Evaluation of caspase activity. Caspase activity was estimated by using Caspase Fluorimetric Substrate Set PLUS assay system (Alexis Biochemicals) following the manufacturer's protocol. Routinely, 50 μg protein lysates were incubated with AFC-conjugated caspase-specific substrates at 37°C for 2 h. Fluorescence was measured on a LS-50B Fluorescence Spectrometer (Perkin-Elmer).

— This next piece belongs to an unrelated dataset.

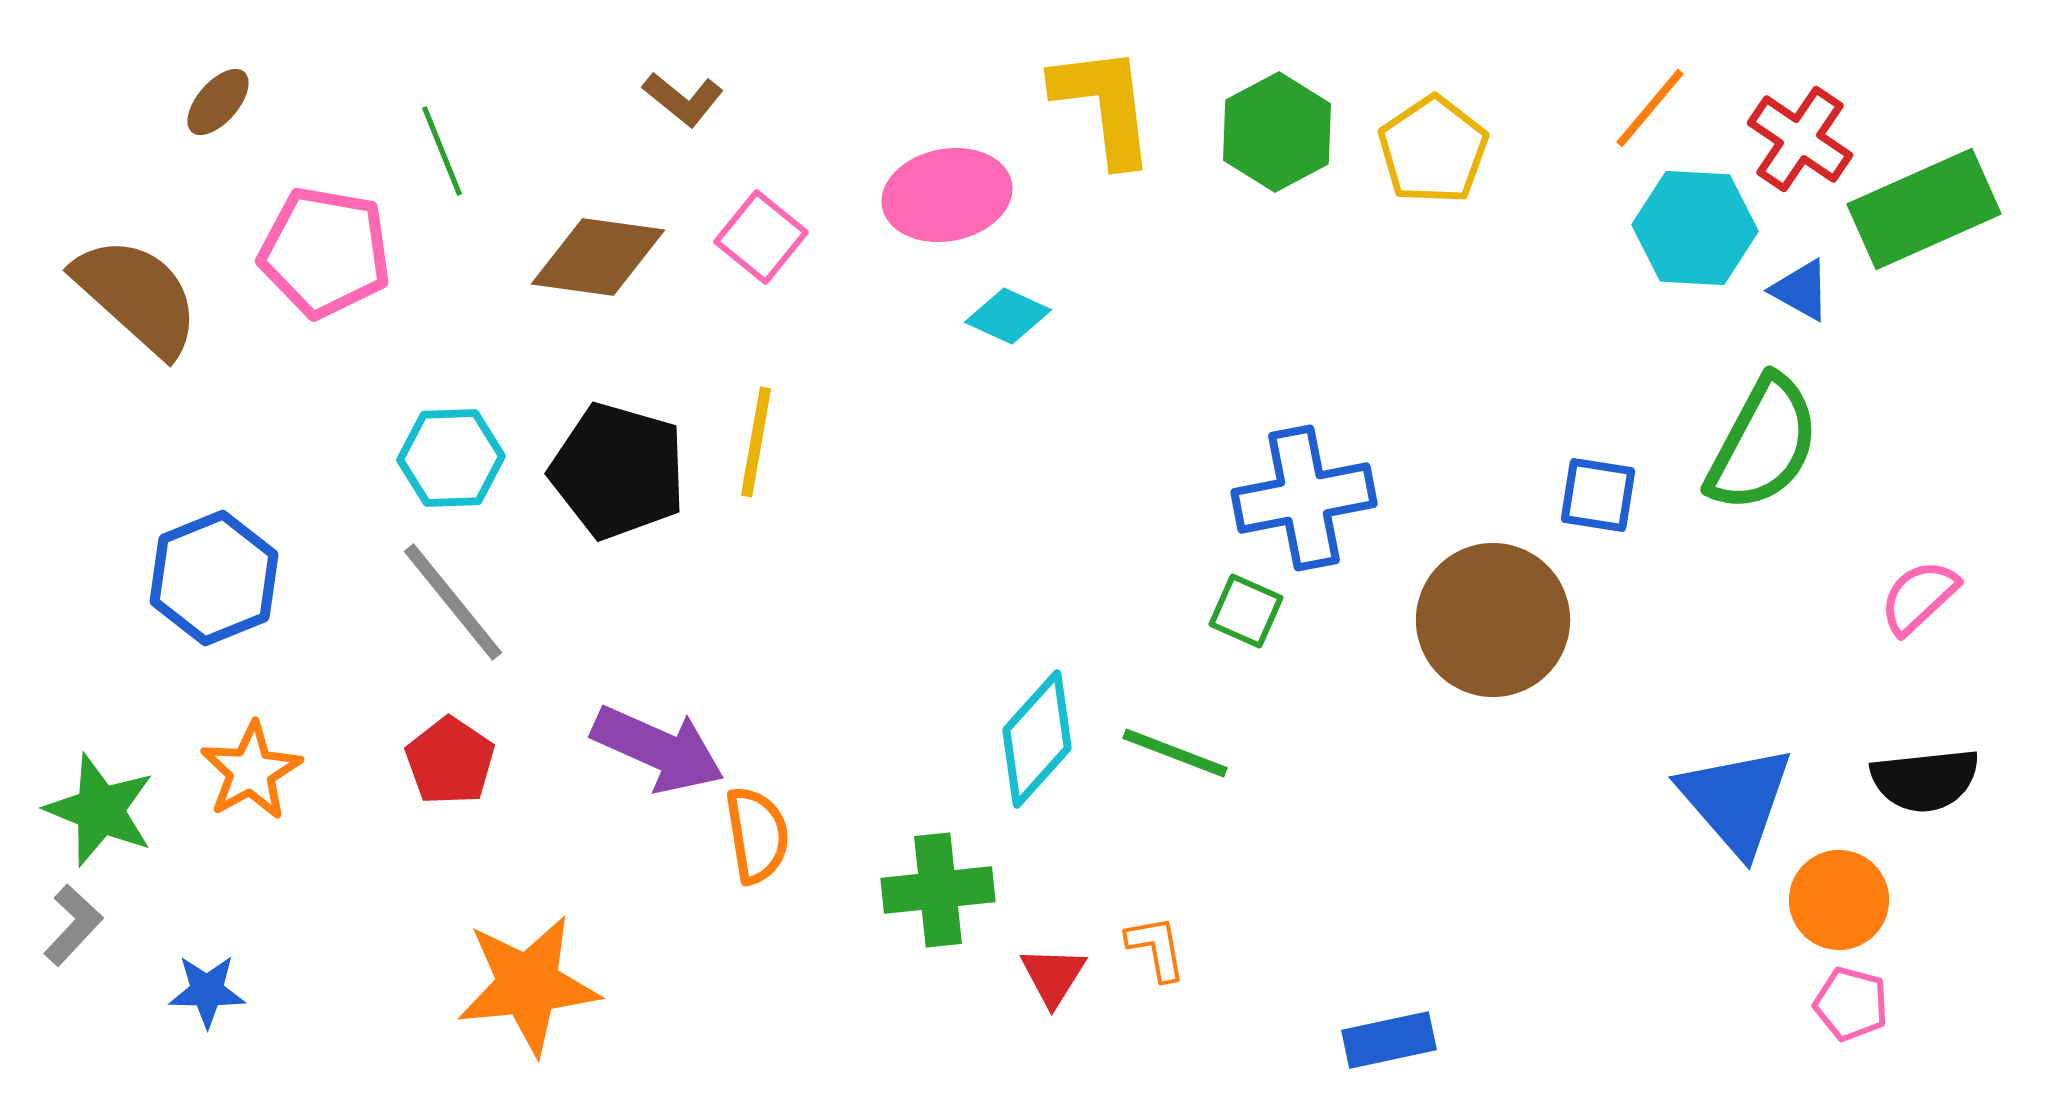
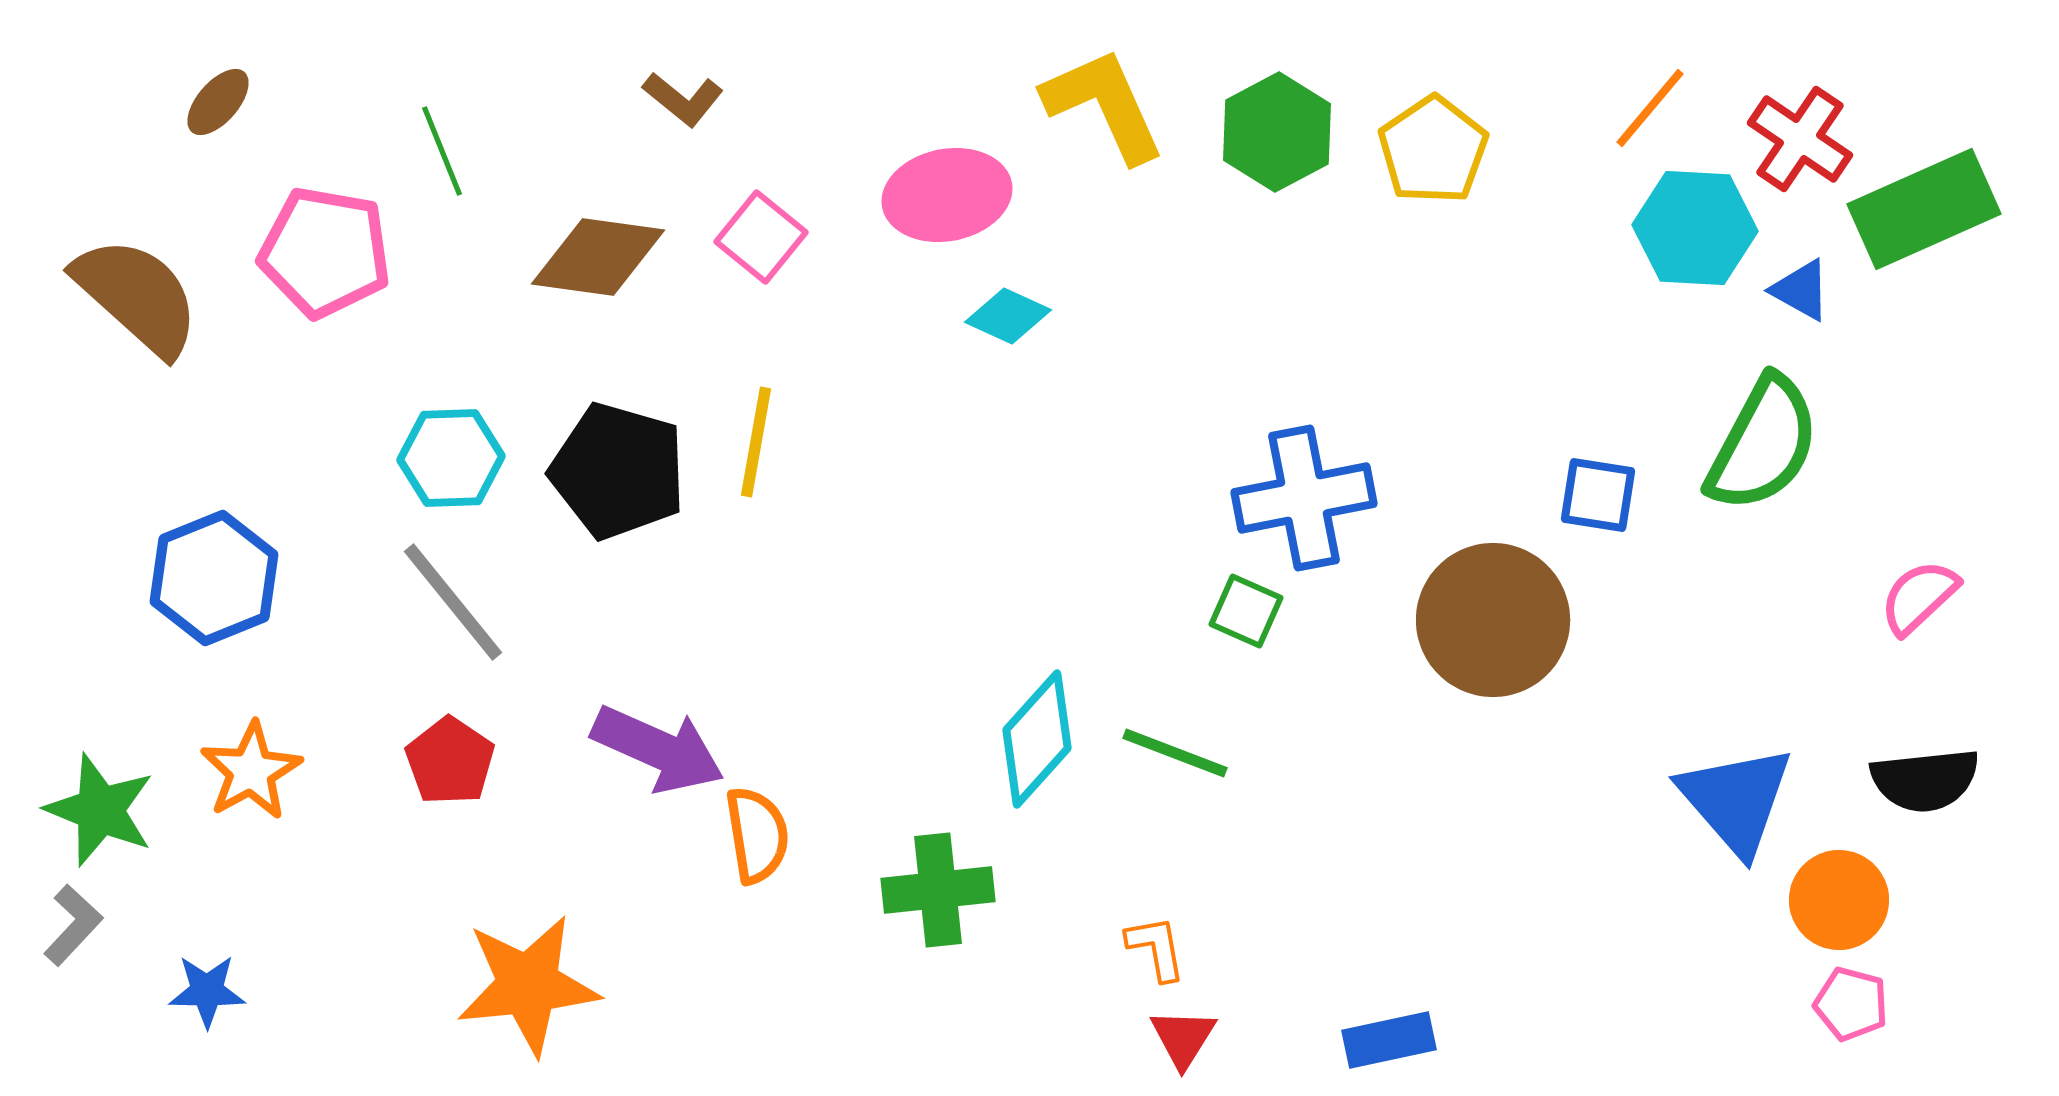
yellow L-shape at (1104, 105): rotated 17 degrees counterclockwise
red triangle at (1053, 976): moved 130 px right, 62 px down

Antisense oligonucleotides. Phosphorothioate antisense oligonucleotides and control oligonucleotides were synthesized by Sigma. The sequences of the p21CIP1 antisense oligonucleotides were as follows:
a-p21: TGT CAT GCT GGT CTG CCG CC (17).
a-p21.1: ATC CCC AGC CGG TTC TGA CAT (18).

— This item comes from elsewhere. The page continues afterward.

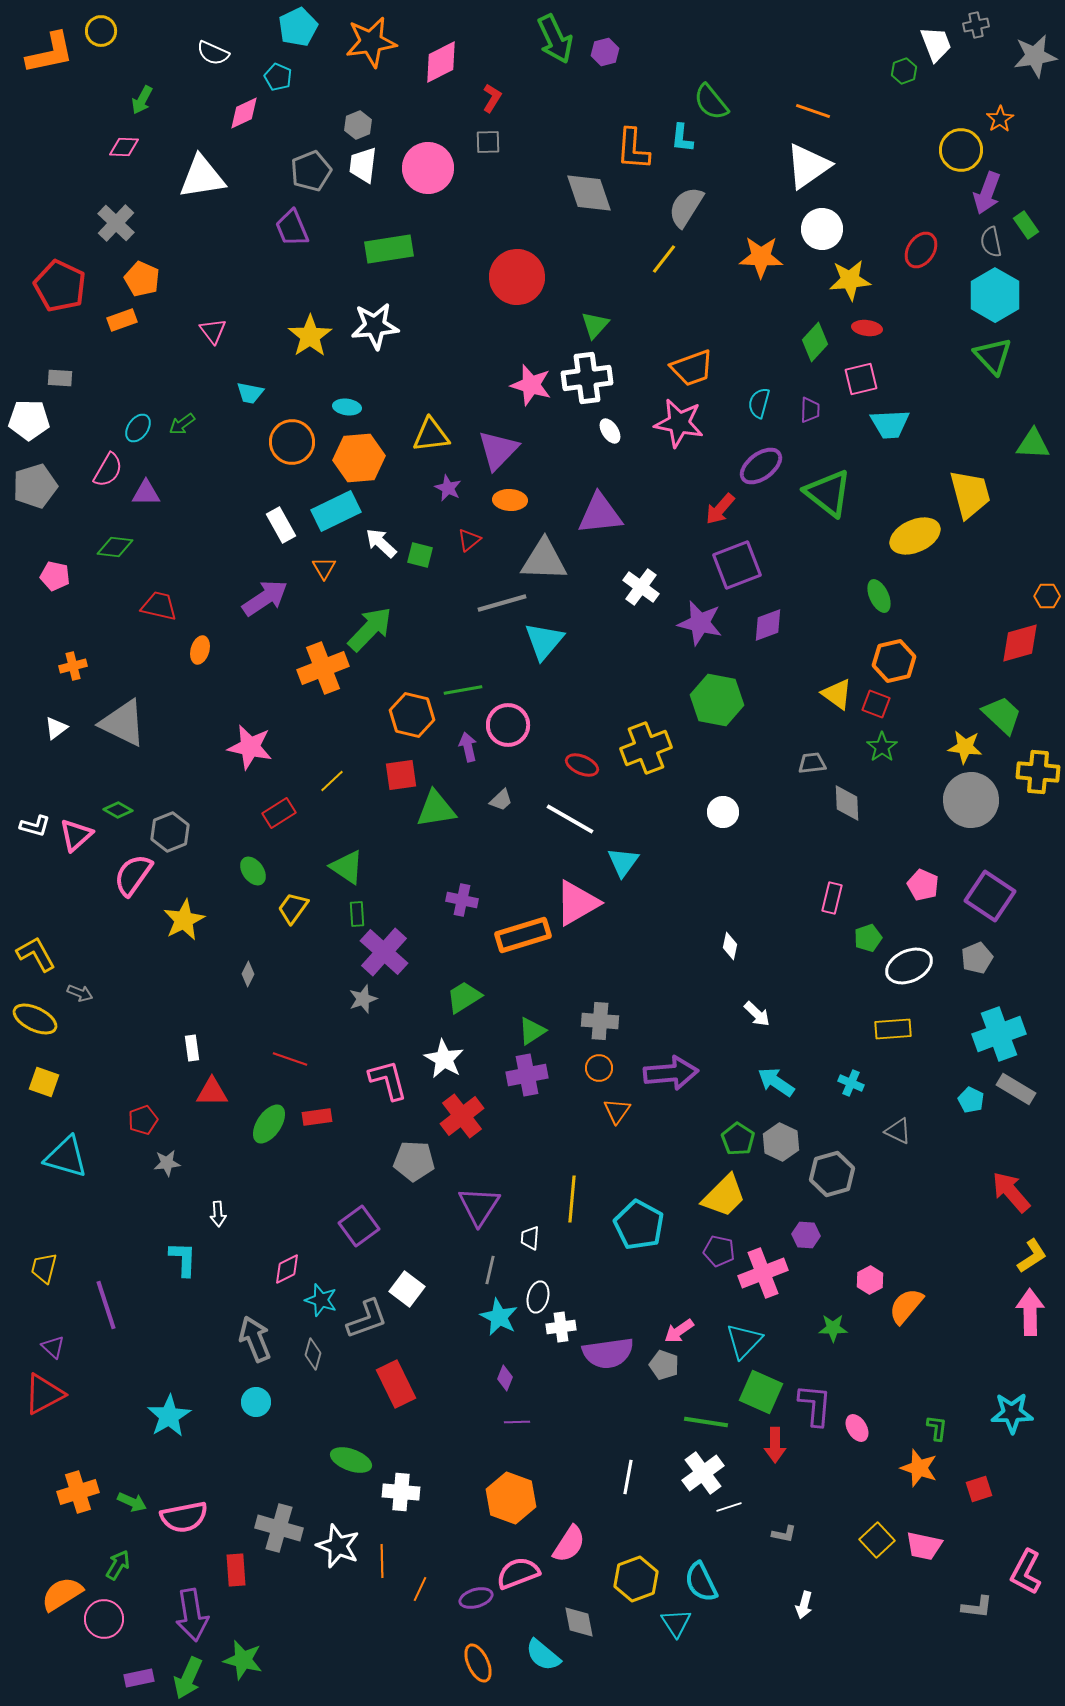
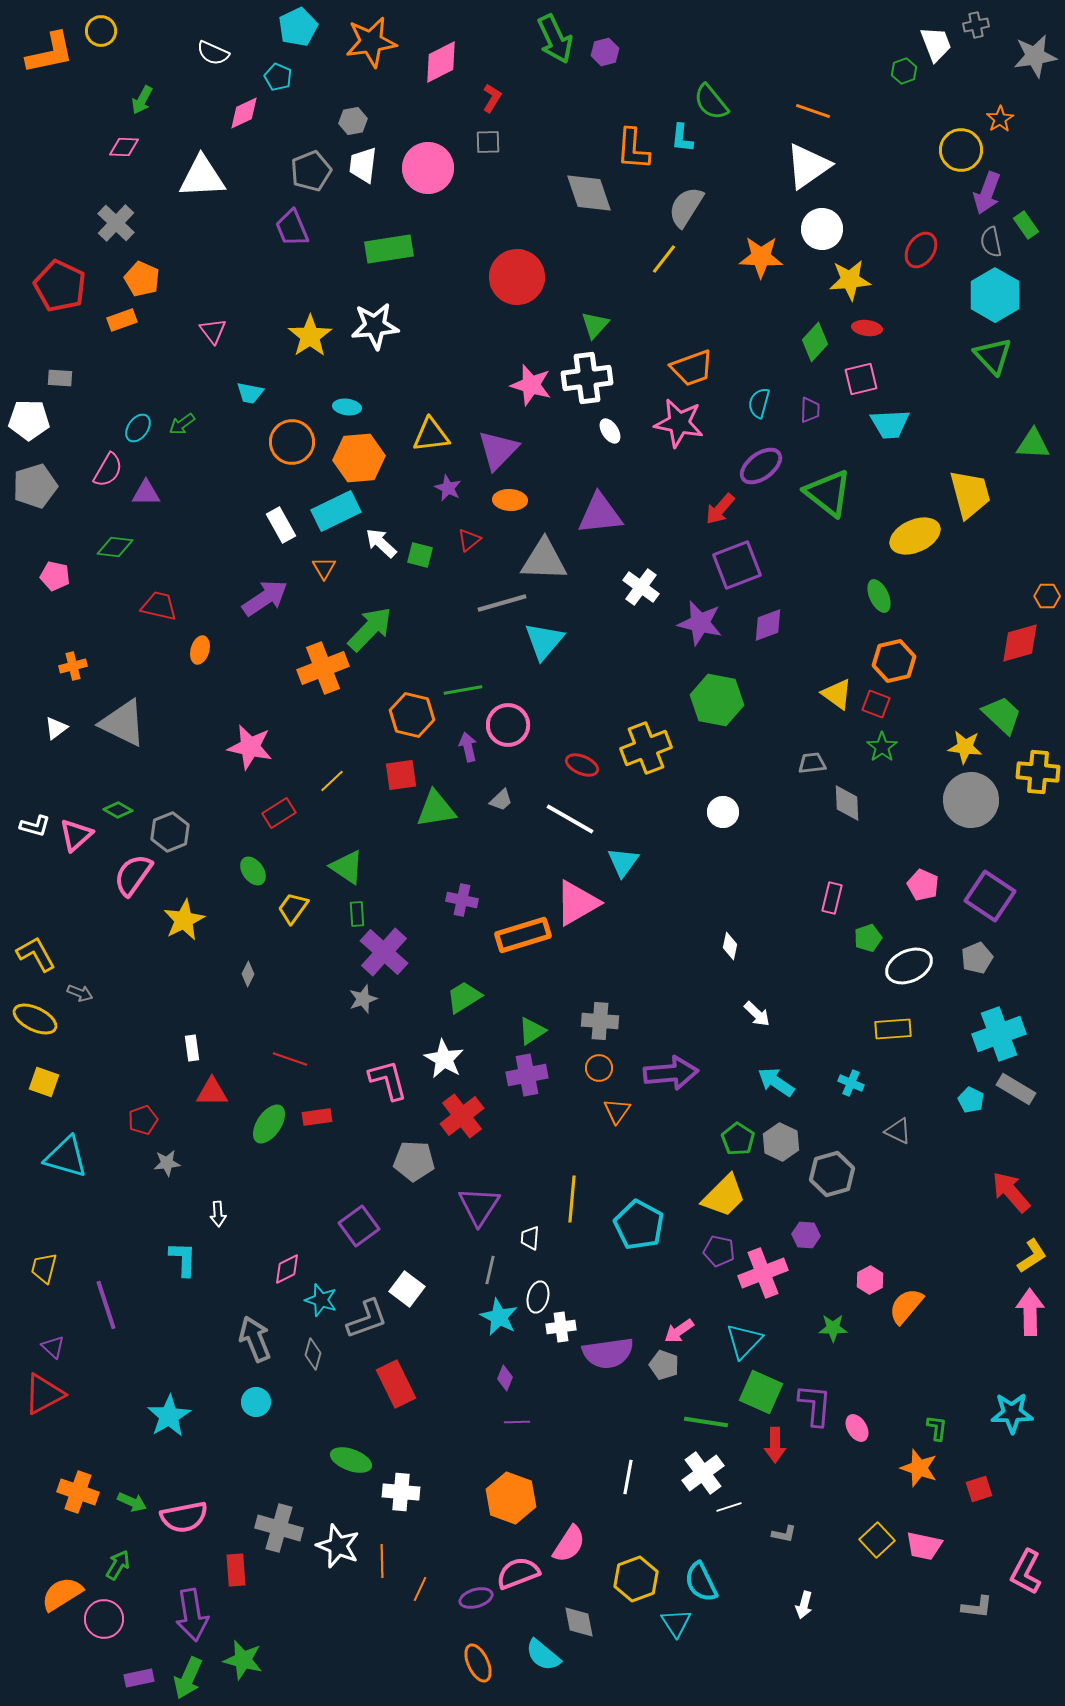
gray hexagon at (358, 125): moved 5 px left, 4 px up; rotated 12 degrees clockwise
white triangle at (202, 177): rotated 6 degrees clockwise
orange cross at (78, 1492): rotated 36 degrees clockwise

a-p21.2: TCC CCA GCC GGT TCT GAC AT (19).
The control sense p21 oligonucleotide (ATG TCA GAA CCG GCT GGG GA) is complementary to the a-p21.2 oligonucleotide (19).
Subconfluent monolayers of senescent A549 and MCF-7 cells were transfected using Lipofectamine 2000 Reagent (Invitrogen), following the manufacturer's protocol. A concentration of 0.8 μmol/L oligonucleotides was used.

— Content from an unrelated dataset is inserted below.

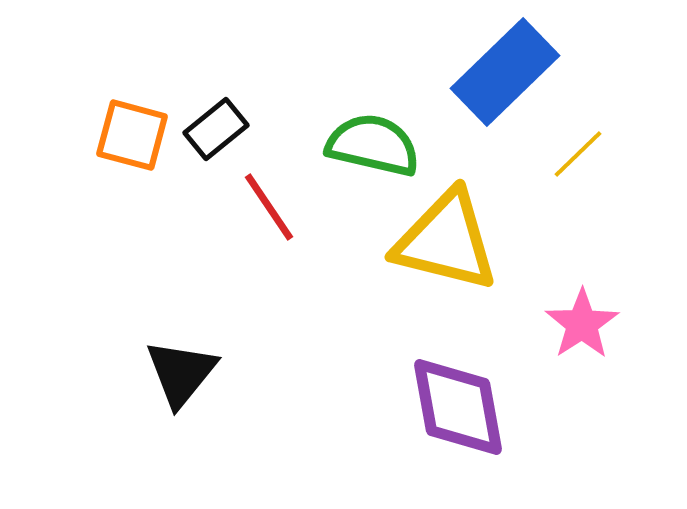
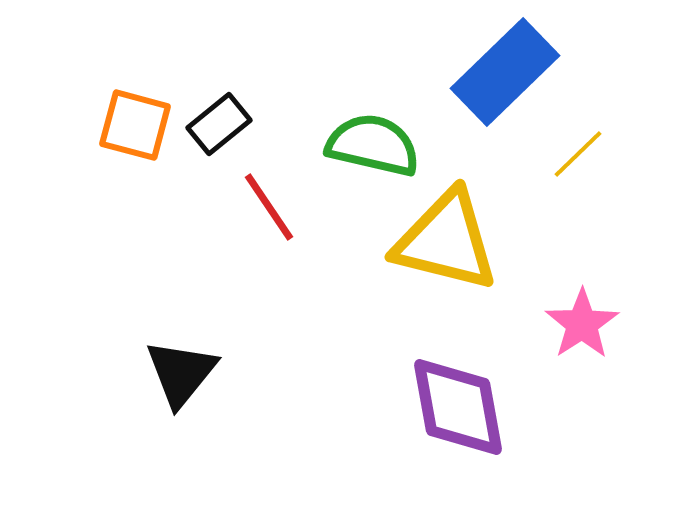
black rectangle: moved 3 px right, 5 px up
orange square: moved 3 px right, 10 px up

Constitutive activation of ATM/ATR DNA damage response in premature senescent tumor cells. The treatment of tumor cells with sublethal concentrations of several anticancer agents readily induces premature senescence (2, 20). We treated A549 (lung carcinoma), MCF-7 (breast carcinoma), and HCT116 (colon carcinoma) cells with the DNA topoisomerase II inhibitor, doxorubicin, widely used in cancer chemotherapy. Cellular responses to DNA-damaging agents range from cell death to senescence and to proliferation, with high levels of damage resulting in cell death and low levels resulting in repair and proliferation. In our experimental system, we calibrated both the duration of treatment and concentration of drug used so that we produced tissue culture dishes containing ∼100% senescent cells. To allow the development of a fully senescent phenotype, cells were analyzed from 7 to 21 days after plating. The cells obtained were judged to be senescent by various criteria: increase in cell size and typical morphologic alterations (Supplementary Fig. S1A-C), permanent cell cycle arrest, and positive staining for senescence-associated β-galactosidase (Supplementary Fig. S1A-C). The senescent cells were maintained in culture for >3 months showing neither proliferation nor loss of viability. In line with previous observations (2), premature senescent cells were mainly arrested with a G2-M DNA content (Supplementary Fig. S1A-C). Senescent human cells are characterized by a constitutively active ATM/ATR–dependent DNA damage response (13, 21). To evaluate the activation of the ATM signaling pathway in our cell system, senescent A549 and MCF-7 cells were examined for the presence of DNA damage foci. Persistent phospho-ATM (Ser1981), phospho-Chk2 (Thr68), and γ-H2AX foci were detected in senescent A549 (Fig. 1A ) and MCF-7 cells (data not shown). These observations confirm that a DNA damage response is constitutively active in premature senescent tumor cells (21). We also set out to confirm that senescent cells accumulate the cyclin-dependent kinase inhibitor p21CIP1 in their nuclei. To achieve this, a mixture of senescent cells and proliferating cells (as controls) were plated in the same dishes, and p21CIP1 was detected by immunofluorescence exclusively in the senescent cells (Fig. 1B). Nuclear localization of p21CIP1 was further confirmed by cellular fractionation (Fig. 1C) in premature senescent A549 cells.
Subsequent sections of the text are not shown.